А. Б. Куракин отличался большим педантизмом в одежде: каждое утро, когда он просыпался, камердинер подавал ему книгу вроде альбома, где находились образчики материй, из которых были сшиты его великолепные наряды, и образцы платья; к каждому из них полагались особенная шпага, пряжки, перстни, табакерка и т. д.

Однажды, играя в карты у императрицы Екатерины, князь внезапно сильно побледнел: открывая табакерку, он с ужасом обнаружил, что перстень, надетый у него на пальце, совсем не подходит к табакерке, а она, в свою очередь, не соответствовала остальному костюму. Волнение его в связи с этим открытием оказалось столь сильным, что он проиграл, имея на руках хорошие карты. По счастью, никто, кроме него, не заметил вопиющей оплошности камердинера.

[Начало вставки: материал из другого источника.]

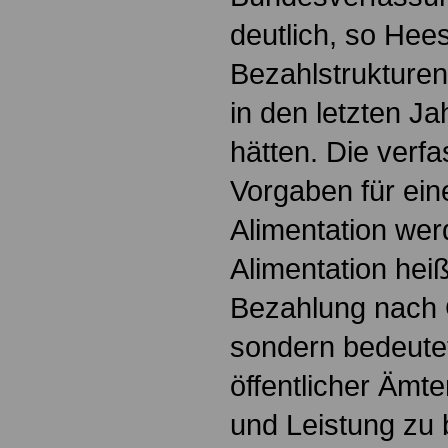
deutlich, so Hee
Bezahlstrukturen 
in den letzten Ja
hätten. Die verf
Vorgaben für e
Alimentation werd
Alimentation heiß
Bezahlung nach 
sondern bedeute
öffentlicher Ämt
und Leistung zu 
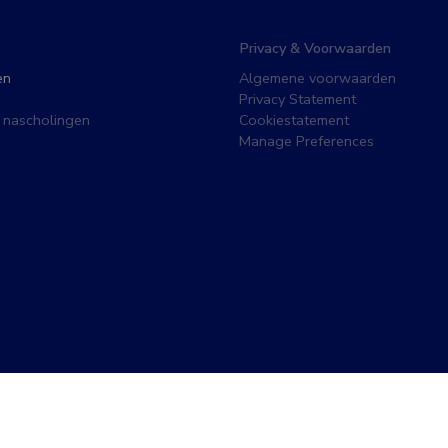
Privacy & Voorwaarden
en
Algemene voorwaarden
Privacy Statement
 nascholingen
Cookiestatement
Manage Preferences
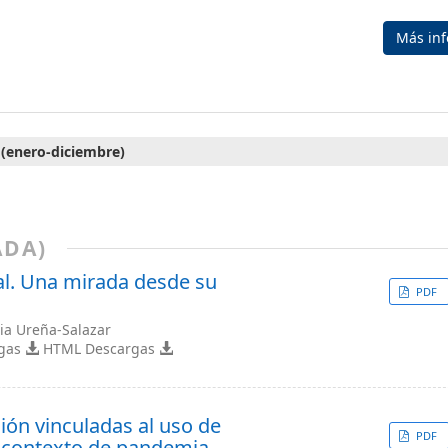
Más in
 (enero-diciembre)
ADA)
al. Una mirada desde su
PDF
ria Ureña-Salazar
rgas
HTML Descargas
ión vinculadas al uso de
PDF
el contexto de pandemia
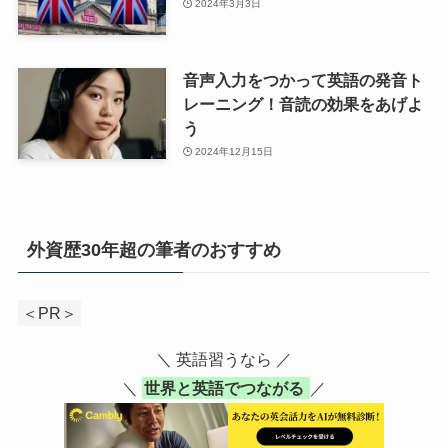
2024年3月3日
音声入力をつかって英語の発音ト
レーニング！音読の効果をあげよ
う
2024年12月15日
外資歴30年超の筆者のおすすめ
＜PR＞
＼ 英語習うなら ／
＼
世界と英語でつながる
／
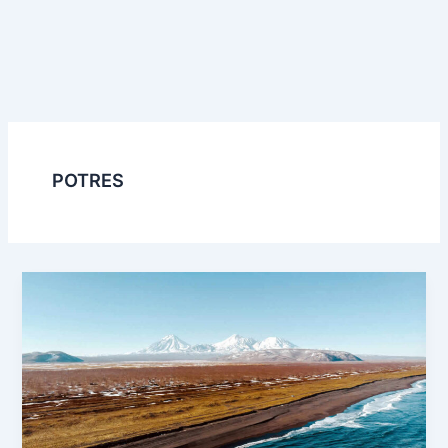
POTRES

Во времена Александра I, когда сам государь ездил в однолошадном экипаже и совсем исчезли богатые кареты и обложенные галунами ливреи, один Куракин остался верен прежнему екатерининскому обычаю ездить в вызолоченной карете о восьми стеклах, запряженной цугом, с форейтором, двумя лакеями на запятках, двумя верховыми спереди и двумя скороходами, бежавшими за каретой.

В 1810 году, когда он жил в Париже, с ним случилось несчастье: на празднике, устроенном австрийским послом в честь бракосочетания императора Наполеона с эрцгерцогиней Марией-Луизой, вспыхнул пожар. Все бросились к дверям, и князя Куракина, галантно пропускавшего дам вперед, толпа смяла и повалила на пол, так что он сильно обгорел и едва не погиб. Как ни странно, спасением своим он, пожалуй, обязан роскошному мундиру, буквально залитому золотом; правда, во время суматохи князь лишился бриллиантов, похищенных с его одежды, на сумму более 70 тысяч франков.

Последние годы жизни (он умер в 1818 году) А. Б. Куракин, состоявший членом Государственного совета, провел в Петербурге, в своем особняке на Миллионной, часто задавая роскошные пиры и блистательные балы, куда собиралось все высшее общество. В такие дни дом его горел огнями, огромный оркестр оглашал танцевальный зал звуками полонезов, толпы ливрейных слуг и официантов сновали по залам, а скороходы, расставленные у подъезда, встречали и провожали гостей.

После смерти Куракина его городской особняк приобрел А. М. Потемкин, впоследствии избранный губернским предводителем дворянства. Благодаря его супруге Татьяне Борисовне (1797–1869) их дом стал центром благотворительной деятельности, известным всей России, и оставался таковым в течение последующих сорока с лишним лет, до самой смерти его хозяйки.

Потемкины не сразу купили дом; поначалу они просто наняли его, прочитав весною 1817 года в «Санкт-Петербургских ведомостях» следующее объявление: «По случаю отъезда Его Сиятельства Князя Александра Борисовича Куракина на целебные воды за границу, отдается в наем на два и на три года собственный дом его, состоящий 1 Адмиралтейской части 1 квартала, в большой Миллионной, со всеми находящимися в оном украшениями, как то: шелковыми в двух покоях обоями, с окнами, украшенными драпериями, зеркалами, люстрами, картинами, столовыми часами, с вызолоченными из красного дерева с бронзою и без бронзы всякого рода мебелями… с конюшнею на 22 стойла, сараями на 8 карет, с разными погребами и особым для виноградных вин…»

Куракину не суждено было вернуться из-за границы, и в 1820 году А. М. Потемкин купил дом у наследников покойного князя.

В молодости Татьяна Борисовна Потемкина, урожденная княжна Голицына, считалась одной из первых красавиц, что подтверждает и публикуемый миниатюрный портрет. Есть в ней что-то от пушкинской Татьяны, какая-то углубленная сосредоточенность с налетом романтизма. Впрочем, судьба ее ничем не напоминает судьбу литературной героини, разве что браком не по любви.